Before Scofield, Before Herzl, Christianity Has Always Been Zionist [2/2]
To read the first chapter, please click here.
Long before Scofield: Three centuries of pre-dispensational Zionism
Critics often (wrongly) claim that Christian Zionism began with 19th-century dispensationalists like John Nelson Darby or the Scofield Reference Bible. History says otherwise. By the time Rev. William Blackstone in 1891 and Rev. C.I. Scofield in 1909 popularized the idea that the Jewish return to Palestine was biblically mandated, Christian Zionist fervor had already been flourishing for hundreds of years.
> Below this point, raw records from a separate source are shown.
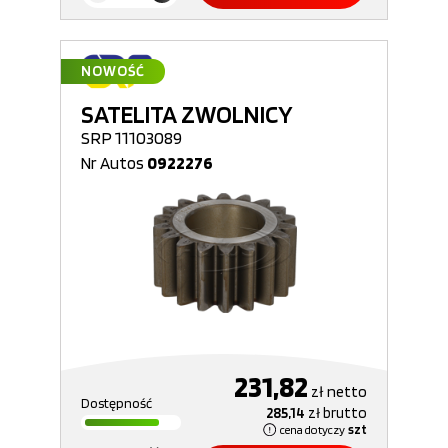
NOWOŚĆ
SATELITA ZWOLNICY
SRP 11103089
Nr Autos
0922276
231,82
zł
netto
Dostępność
285,14
zł
brutto
cena dotyczy
szt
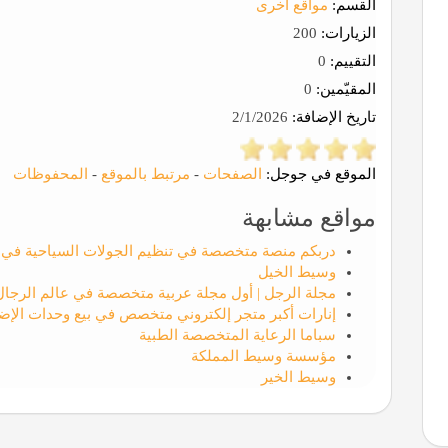
القسم:
مواقع اخرى
الزيارات:
200
التقييم:
0
المقيّمين:
0
تاريخ الإضافة:
2/1/2026
الموقع في جوجل:
الصفحات
-
مرتبط بالموقع
-
المحفوظات
مواقع مشابهة
دربكم منصة متخصصة في تنظيم الجولات السياحية في ت
وسيط الخيل
مجلة الرجل | أول مجلة عربية متخصصة في عالم الرجال
إنارات أكبر متجر إلكتروني متخصص في بيع وحدات الإض
سباما الرعاية المتخصصة الطبية
مؤسسة وسيط المملكة
وسيط الخير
The 18th and 19th centuries abound with Christian theologians and leaders who pressed for a Jewish restoration well before modern dispensationalism made it fashionable. For example, the great American preacher Jonathan Edwards (1703-1758), though a Calvinist and postmillennialist (not a dispensational premillennialist), vigorously affirmed from Scripture that the Jews would one day “be reconciled to their divine Parent, regain their ancient homeland, [and] establish a polity there” in fulfillment of prophecy. Edwards even criticized his hero Calvin for “overlooking the plain meaning” of the Hebrew Scriptures regarding Israel.
Meanwhile in Britain, James Bicheno (1752-1831), a Baptist minister, published The Restoration of the Jews in 1800 urging the English government to actively promote the return of Jews to their land. Bicheno was perhaps the first to call for Britain’s foreign policy to include the restoration of Israel.
He was soon followed by Lord Shaftesbury (Anthony Ashley-Cooper, 1801-1885), one of the Victorian era’s most prominent evangelical statesmen. Shaftesbury, guided by his reading of prophecy, tirelessly advocated for a Jewish homeland in Palestine. It was Shaftesbury who coined the slogan “A country without a nation for a nation without a country,” and his lobbying helped lay the groundwork for Britain’s pro-Zionist Balfour Declaration of 1917.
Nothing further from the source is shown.